It's beginning to feel like I'm arguing with a tea partier, John.
Oh yeah? That's funny, because it's beginning to feel like
I'm talking to Herman Cain, "10,10,10".
This is meaningless. You cannot possibly argue that making everything 20% more expensive does not contribute to the probability of bankruptcy. That it did not happen in the first session, and that it would not have happened to Spain had it not been my second session in several years (which I've conceded over and over, although it probably also would not have happened without the inflation penalty), does not matter terribly much to this argument. It does matter to the more basic argument that the 20% penalty was not significantly harmful in this area.
However, as you yourself told me after the session, you'd hardly seen three bankruptcies in the entire time you'd played EU II, let alone three in one game, let alone three in one session (so France/Muscowy probably did go in the second session). My guess is that we got lucky in session one-France conceded to England quickly, Muscowy was building up the loans that would doom it, Spain wasn't being stupid-and not in session two, and by sessions three and four we were out of the danger zone.

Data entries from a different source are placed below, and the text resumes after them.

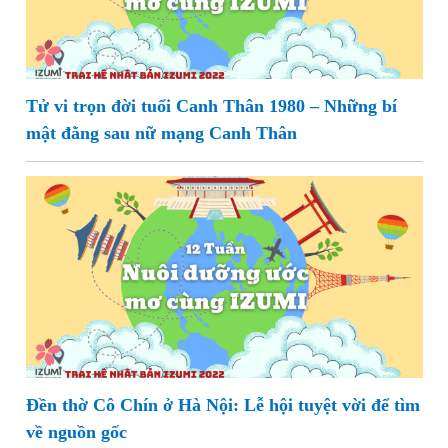
Tử vi trọn đời tuổi Canh Thân 1980 – Những bí
mật đằng sau nữ mạng Canh Thân
Đền thờ Cô Chín ở Hà Nội: Lễ hội tuyệt vời để tìm
về nguồn gốc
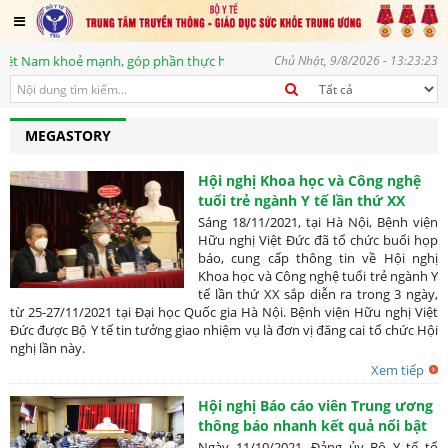
t Nam khoẻ mạnh, góp phần thực hiện mục tiêu phát triển bền vững, vì một 
Chủ Nhật, 9/8/2026 - 13:23:23
MEGASTORY
Hội nghị Khoa học và Công nghệ
tuổi trẻ ngành Y tế lần thứ XX
Sáng 18/11/2021, tại Hà Nội, Bệnh viện
Hữu nghị Việt Đức đã tổ chức buổi họp
báo, cung cấp thông tin về Hội nghị
Khoa học và Công nghệ tuổi trẻ ngành Y
tế lần thứ XX sắp diễn ra trong 3 ngày,
từ 25-27/11/2021 tại Đại học Quốc gia Hà Nội. Bệnh viện Hữu nghị Việt
Đức được Bộ Y tế tin tưởng giao nhiệm vụ là đơn vị đăng cai tổ chức Hội
nghị lần này.
Xem tiếp
Hội nghị Báo cáo viên Trung ương
thông báo nhanh kết quả nổi bật
Hội nghị Trung ương 4 khóa XIII
Ngày 11/10/2021, Đảng ủy Bộ Y tế tổ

I think you would have. You were not, even at that time, ready to concede peace. It was only after the bankruptcy, it took the end of the session, when we had time to calmly work it out, that you settled for 3 provinces and an alliance peace, which was a thing you were lucky to get, at that point. Perhaps you could've pushed the envelope further without 20 percent inflation, but your mentality is what brought you down, though you may tell yourself that it was probably a result of the 20 inflation if that makes it feel better.
My point has remained the same. Why you call it sophistry or suggest I'm just twisting rhetoric is, I don't know, probably a matter of impatience. The inflation did, yes, make it easier to suffer bankruptcy. Less wealth, as I stated, opens the condition for this thing happen, but the crucial condition is always how players react when things start to go awry. Accept and make a sacrifice, or deny and risk total meltdown? What I am telling you is that this is the crucial thing in a bankruptcy, always, and 20 percent is no more relevant than the difference between being Brandenburg or Russia, or having a little lag or not.
You're still missing the point. Incredibly, you're missing the point while acknowledging the facts that support it below, so I can only assume it's willful.
No, I just think that in your point, you're operating along the fringe of anything important. Minute differences between the effect on rich and poor. I acknowledge your logic, but dismiss the ramifications you give it.
In your example, where the person with twice the tech speed(and this doesn't exist until trade income begins to take off, BTW) and the person with half the other persons tech speed both have their costs increased, you're not taking into consideration that before costs are increased, the first person is reaching trade 3 before he would otherwise, and is beginning to capitalize earlier. He has less of a window before the 2nd one arrives at this point, but he will also reach the following tech before the 2nd person, and so on and so forth. Everything happens quicker, including every succeeding progression of development, until you arrive at the ahead of time penalty.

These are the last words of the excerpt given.